#### Assignment:
Go through the material and tally the lines containing the string "espace". Give the total alone.

# # # #

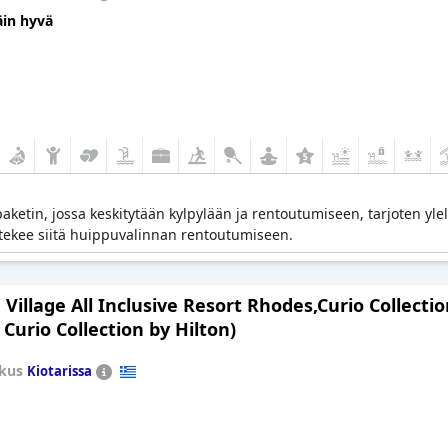
kee siitä mukavan ja kätevän valinnan Rodoksen-lomalle.
äin hyvä
-paketin, jossa keskitytään kylpylään ja rentoutumiseen, tarjoten yl
 tekee siitä huippuvalinnan rentoutumiseen.
 Village All Inclusive Resort Rhodes,Curio Collecti
 Curio Collection by Hilton)
kus
Kiotarissa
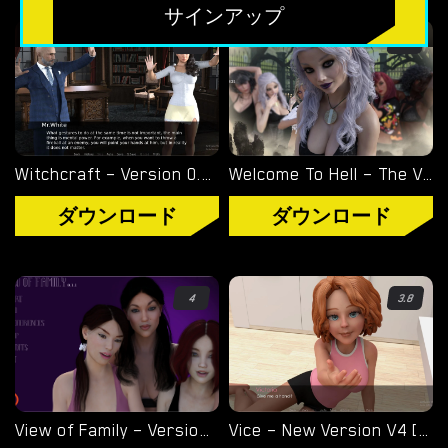
無料のHTMLポルノゲーム
サインアップ
フリーセックスシミュレーター
4.6
4.4
無料エロゲーム
限定ゲーム
Witchcraft – Version 0.9.8p – Added Android Port [Red Silhouette]
Welcome To Hell – The Vampire Chronicles – New Version 0.1.0 Remastered [NoobPRO Games]
OVERWATCH WEEKEND FUCK
ダウンロード
ダウンロード
OVERWATCH SCHOOL DAYS
RESIDENT EVIL NET ADVENTURE
4
3.8
ベストチョイス
ゲイポルノゲーム
View of Family – Version 0.1.4 [Marvel]
Vice – New Version V4 [Storyteller97]
ポ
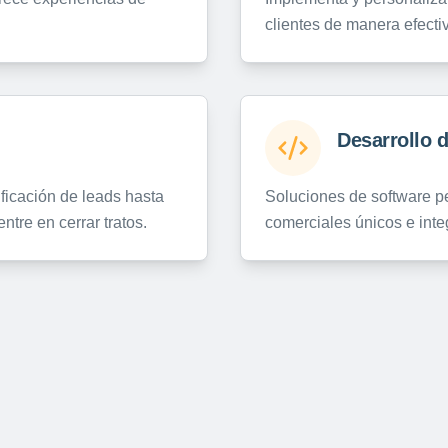
clientes de manera efecti
Desarrollo 
ificación de leads hasta
Soluciones de software pe
tre en cerrar tratos.
comerciales únicos e inte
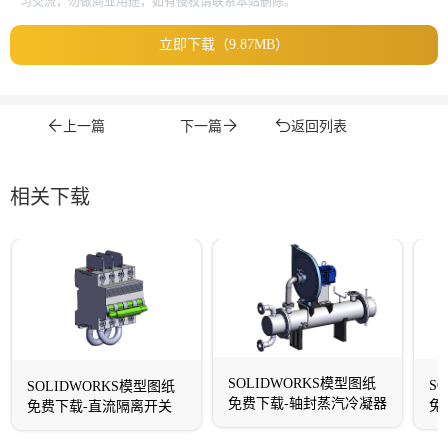
习交流，勿做商业用途，如有侵权请联系本站删除。
立即下载（9.87MB）
上一篇
下一篇
返回列表
相关下载
SOLIDWORKS模型图纸
S
SOLIDWORKS模型图纸
免费下载-轴封蒸汽冷凝器
免
免费下载-直流隔离开关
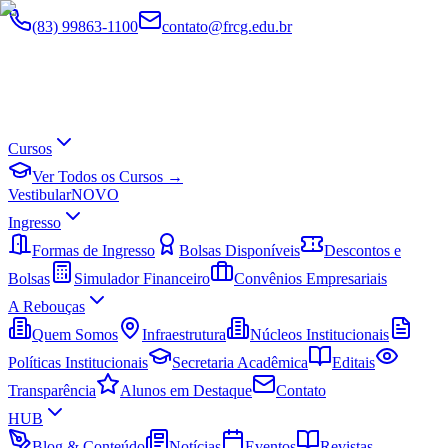
(83) 99863-1100
contato@frcg.edu.br
Cursos
Ver Todos os Cursos →
Vestibular
NOVO
Ingresso
Formas de Ingresso
Bolsas Disponíveis
Descontos e
Bolsas
Simulador Financeiro
Convênios Empresariais
A Rebouças
Quem Somos
Infraestrutura
Núcleos Institucionais
Políticas Institucionais
Secretaria Acadêmica
Editais
Transparência
Alunos em Destaque
Contato
HUB
Blog & Conteúdo
Notícias
Eventos
Revistas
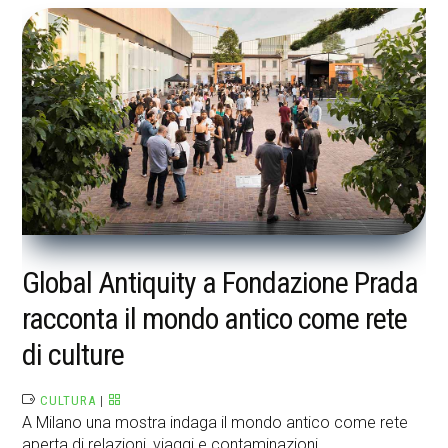
Global Antiquity a Fondazione Prada
racconta il mondo antico come rete
di culture
CULTURA
|
A Milano una mostra indaga il mondo antico come rete
aperta di relazioni, viaggi e contaminazioni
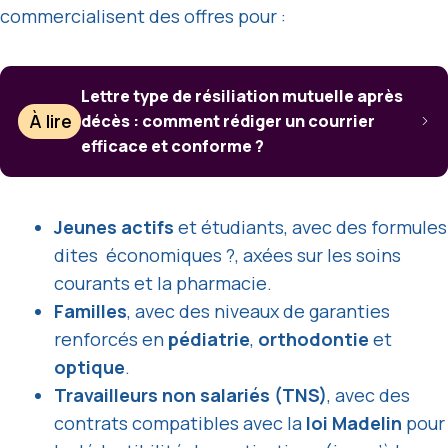
commercialisent des offres pour :
Lettre type de résiliation mutuelle après
À lire
décès : comment rédiger un courrier
efficace et conforme ?
Jeunes actifs
et étudiants, avec des formules
dites économiques ?, axées sur les soins
courants et la pharmacie.
Familles
, avec des niveaux de garanties
renforcés en
pédiatrie
,
orthodontie
et
optique
.
Travailleurs non salariés (TNS)
, avec des
contrats compatibles avec la
loi Madelin
pour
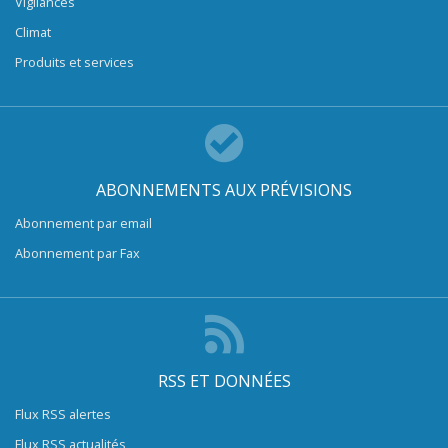
Vigilances
Climat
Produits et services
ABONNEMENTS AUX PRÉVISIONS
Abonnement par email
Abonnement par Fax
RSS ET DONNÉES
Flux RSS alertes
Flux RSS actualités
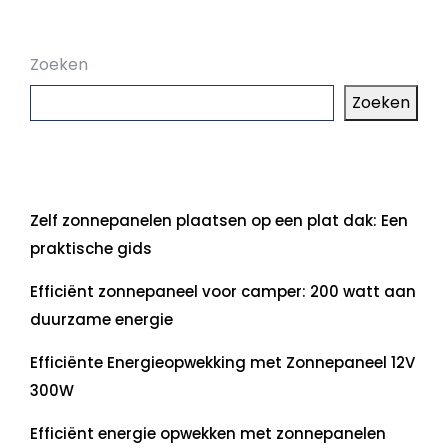
Zoeken
Zoeken
Laatste artikelen
Zelf zonnepanelen plaatsen op een plat dak: Een
praktische gids
Efficiënt zonnepaneel voor camper: 200 watt aan
duurzame energie
Efficiënte Energieopwekking met Zonnepaneel 12V
300W
Efficiënt energie opwekken met zonnepanelen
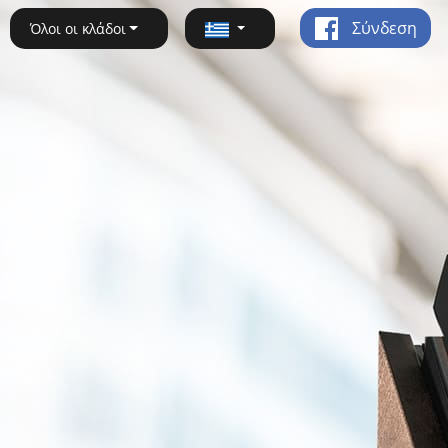
Σύνδεση
Όλοι οι κλάδοι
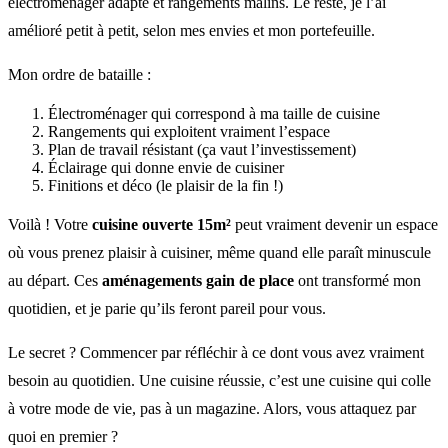
électroménager adapté et rangements malins. Le reste, je l’ai
amélioré petit à petit, selon mes envies et mon portefeuille.
Mon ordre de bataille :
Électroménager qui correspond à ma taille de cuisine
Rangements qui exploitent vraiment l’espace
Plan de travail résistant (ça vaut l’investissement)
Éclairage qui donne envie de cuisiner
Finitions et déco (le plaisir de la fin !)
Voilà ! Votre
cuisine ouverte 15m²
peut vraiment devenir un espace
où vous prenez plaisir à cuisiner, même quand elle paraît minuscule
au départ. Ces
aménagements gain de place
ont transformé mon
quotidien, et je parie qu’ils feront pareil pour vous.
Le secret ? Commencer par réfléchir à ce dont vous avez vraiment
besoin au quotidien. Une cuisine réussie, c’est une cuisine qui colle
à votre mode de vie, pas à un magazine. Alors, vous attaquez par
quoi en premier ?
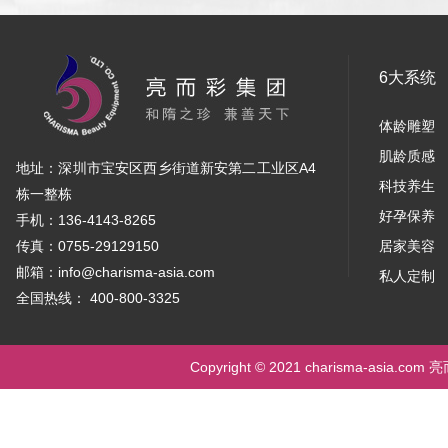
6大系统
体龄雕塑
肌龄质感
地址：深圳市宝安区西乡街道新安第二工业区A4
科技养生
栋一整栋
好孕保养
手机：136-4143-8265
传真：0755-29129150
居家美容
邮箱：info@charisma-asia.com
私人定制
全国热线： 400-800-3325
Copyright © 2021 charisma-asia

# # # #

#### Response:
2